По дороге шёл человек. Медленно, припадая на левую ногу. За плечом — солдатский вещмешок, выгоревший до белизны. Гимнастёрка тоже выцветшая, застиранная. Пилотка сдвинута на затылок. Сапоги в дорожной грязи по самые голенища.
Она узнала его издалека. Не по лицу — лица ещё не разглядеть. По походке. По развороту плеч. По тому, как он нёс голову — чуть набок, будто всё время к чему-то прислушивался. Эту походку она помнила. Пять лет помнила, хотя старалась забыть.
Степан
Руки продолжали крутить ворот. Ведро поднялось, стукнулось о край сруба. Катерина машинально подхватила его, поставила на землю. Сердце не ёкнуло. Руки не дрогнули. Внутри было пусто и тихо.
Она стояла и смотрела, как он приближается. Шаг за шагом. Мимо Нюркиного дома, потом старой берёзы с обломанной верхушкой и покосившегося забора Михеевых. Вот уже и её двор. Калитка.
Степан остановился. Улыбнулся — той самой улыбкой, от которой пять лет назад у неё темнело в глазах и подгибались колени.
— Катя.
Голос его изменился. Стал глуше, грубее. Или это она отвыкла?
— Катя, — повторил он, — я вернулся.
— Вижу.
Она сама удивилась своему голосу. Ровный, спокойный. Будто не жениха встречает, а соседа, зашедшего соли одолжить.
Степан переступил с ноги на ногу. Ждал, видно, что она бросится к нему, повиснет на шее, заплачет от счастья. Так было бы правильно. Так ждут своих с войны. Так положено.
Она не двинулась с места.
— Ты мне калитку-то откроешь? — спросил он.
Катерина помолчала.

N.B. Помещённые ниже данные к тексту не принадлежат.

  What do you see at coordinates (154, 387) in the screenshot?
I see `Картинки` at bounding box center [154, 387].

Посмотрела на него — на худое, обветренное лицо, на ввалившиеся глаза, на седину в висках. Ему двадцать восемь, а выглядит на все сорок. ВОВ.
— Заходи.
Она подошла, откинула щеколду. Калитка скрипнула — давно надо смазать петли, да всё руки не доходят.
Степан шагнул во двор, огляделся. Изба осела, просела на один угол. Забор покосился, в двух местах подпёрт жердями. Крыша латана — раз, два, три заплаты видно даже отсюда. Но двор чистый, выметенный. Поленница ровная, до самой крыши сарая. Куры ходят — три штуки, рябые, откормленные.

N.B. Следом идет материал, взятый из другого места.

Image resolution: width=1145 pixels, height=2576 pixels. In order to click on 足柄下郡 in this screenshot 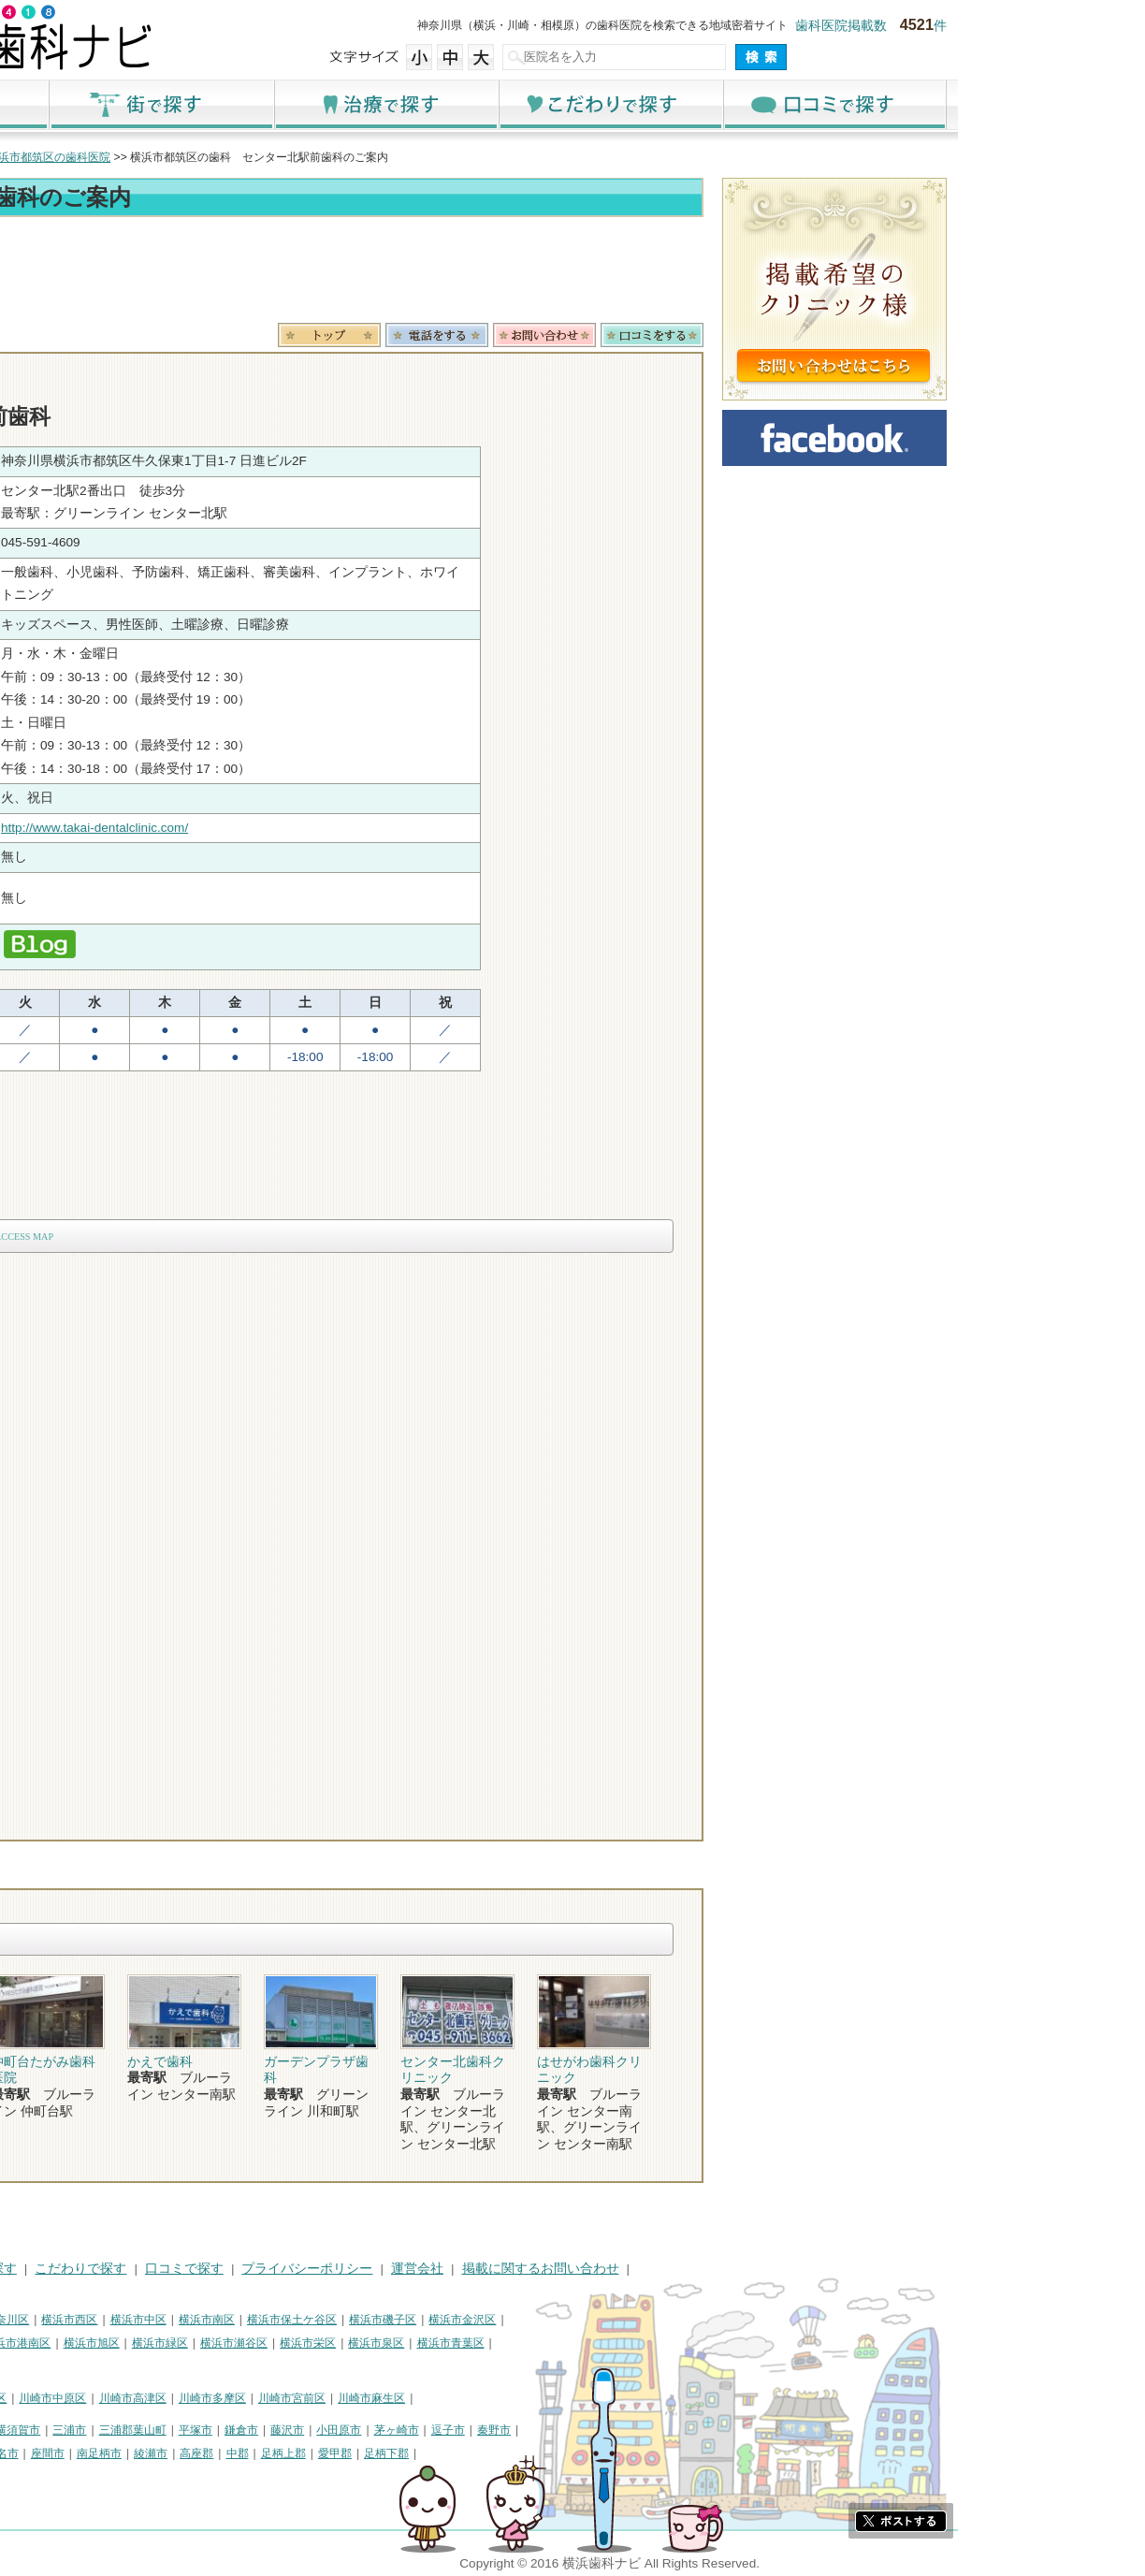, I will do `click(573, 2453)`.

— Ты одна тут? — спросил он. — А тётка Марфа где?
— Мама ушла из жизни. Два года как.
Степан снял пилотку. Прижал к груди.
— Не знал. Прости, Катя.
— Не за что прощать. Откуда тебе было знать...
Она подняла ведро, пошла к дому. Он двинулся следом, по-прежнему оглядываясь. Видно было, что примечает всё: и сарай с новой дверью, и огород, убранный под зиму, и колоду для колки дров, и топор, воткнутый в чурбак.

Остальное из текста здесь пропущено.